Türkiye’nin ‘normalleşme’ takviminin uygun olmadığını söyleyen SES Antalya Şube Başkanı Şükran İçöz, “Koronavirüs salgını nedeniyle getirilen kısıtlamaları gevşetmeye başlayan Türkiye 1 Haziran’dan itibaren geniş çaplı bir ‘normalleşme’ sürecine girdi. Ancak Cumhurbaşkanı Recep Tayyip Erdoğan’ın ‘Yeni normal hayat’ olarak tanımladığı bu sürece ilişkin akıllarda pek çok soru var” dedi. Normalleşmeye geçmek için kriterlerin Türkiye’de gerçekleşmediğini öne süren Şükran İçöz, endişelerini anlatarak, “Ülkemizin normalleşme sürecine gireceği ilan edildi. Sokak kısıtlamaları, şehirlerarası seyahat yasakları kaldırılıyor. Kafeler, restoranlar, çay ocakları, lokaller, yüzme havuzları ve plajlar yeniden faaliyete geçiyor. Oysa henüz normalleşecek durumda değiliz. Kontrol altına alınmış bir salgından bahsedemeyiz. Hiçbir şey daha tam düzelmemişken bu “normalleşme” nereden çıktı, bu neyin rehaveti?" dedi.

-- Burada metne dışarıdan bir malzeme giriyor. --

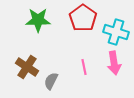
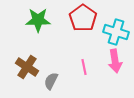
pink arrow: moved 1 px right, 2 px up
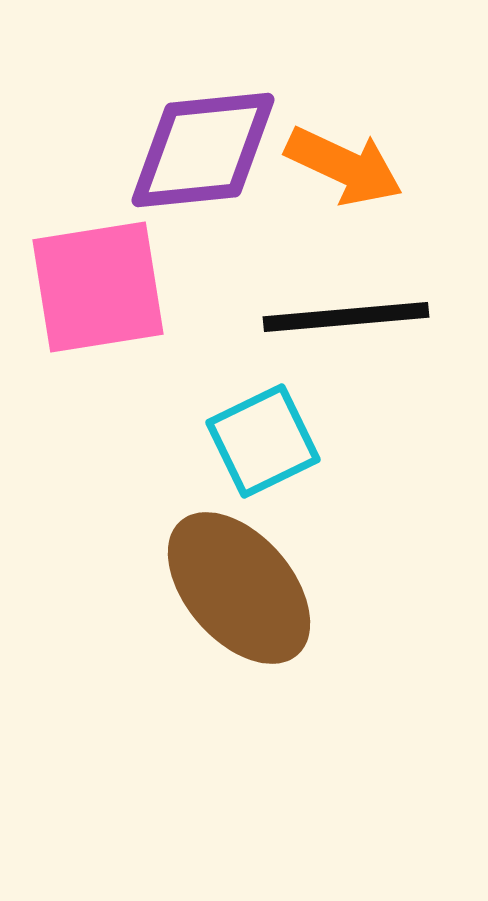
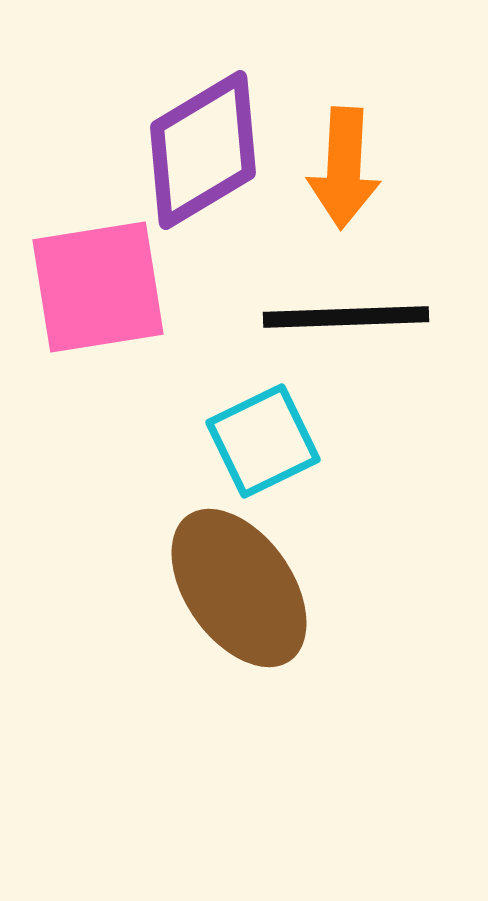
purple diamond: rotated 25 degrees counterclockwise
orange arrow: moved 2 px down; rotated 68 degrees clockwise
black line: rotated 3 degrees clockwise
brown ellipse: rotated 6 degrees clockwise
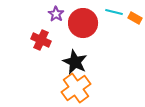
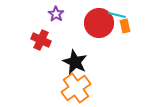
cyan line: moved 3 px right, 3 px down
orange rectangle: moved 10 px left, 8 px down; rotated 48 degrees clockwise
red circle: moved 16 px right
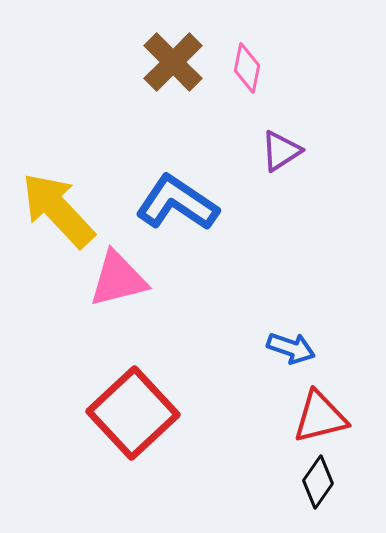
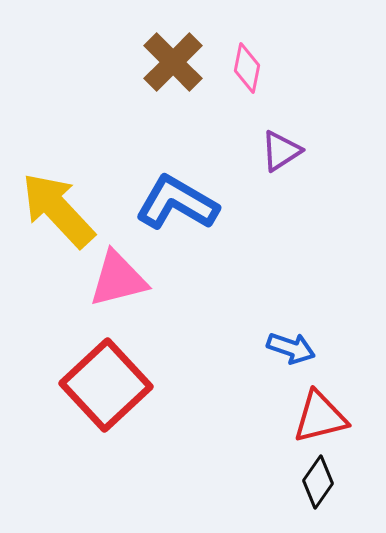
blue L-shape: rotated 4 degrees counterclockwise
red square: moved 27 px left, 28 px up
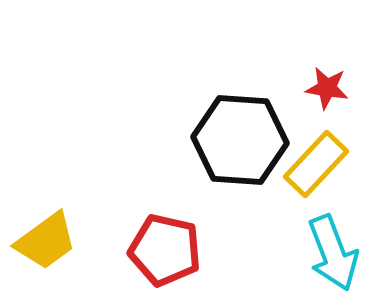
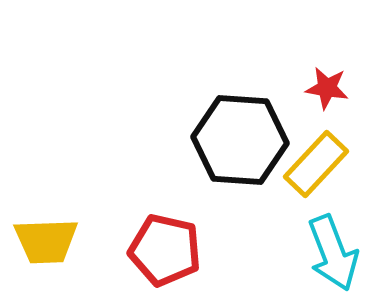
yellow trapezoid: rotated 34 degrees clockwise
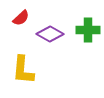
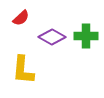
green cross: moved 2 px left, 6 px down
purple diamond: moved 2 px right, 3 px down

‘Sağlıkçılar risk altında’
Türkiye’de sağlık emekçilerinin durumuna değinen Başkan İçöz, “Normalleşme süreci sağlık emekçileri için riski daha da artırıyor. 18 Nisan tarihindeki anket çalışmamızın sonuçlarına göre 8 binden fazla sağlık emekçisi enfekte durumdadır. Bu sayının geçtiğimiz bir ay içinde 10 bini aştığını ifade edebilirim. 36 sağlık emekçisi hayatını kaybetmiştir. Türkiye'de de sağlık emekçilerinin çok yüksek oranda pozitif çıkmasında başta kişisel koruyucu ekipman sağlanmaması olmak üzere alınmayan önlemler; sağlık emekçisi sayısının ısrarla ihtiyacı karşılayacak şekilde artırılmaması, sağlık emekçilerine rutin test yapılmaması, sağlık emekçi sayısı azlığı nedeniyle idari izinli olması gereken sağlıkçılara izin verilmemesi, iş yükünün fazla olması, mesailerin halen salgına uygun şekilde kısaltılmaması, temaslı sağlık emekçilerinin dahi çalışmaya mecbur edilmesi; hatta Covid-19 tanılı ve temaslı sağlık emekçilerini bir şekilde çalıştırmaya devam ettirmek için sürekli algoritmaların değiştirilmesi gibi uygulamalardır” iddialarında bulundu.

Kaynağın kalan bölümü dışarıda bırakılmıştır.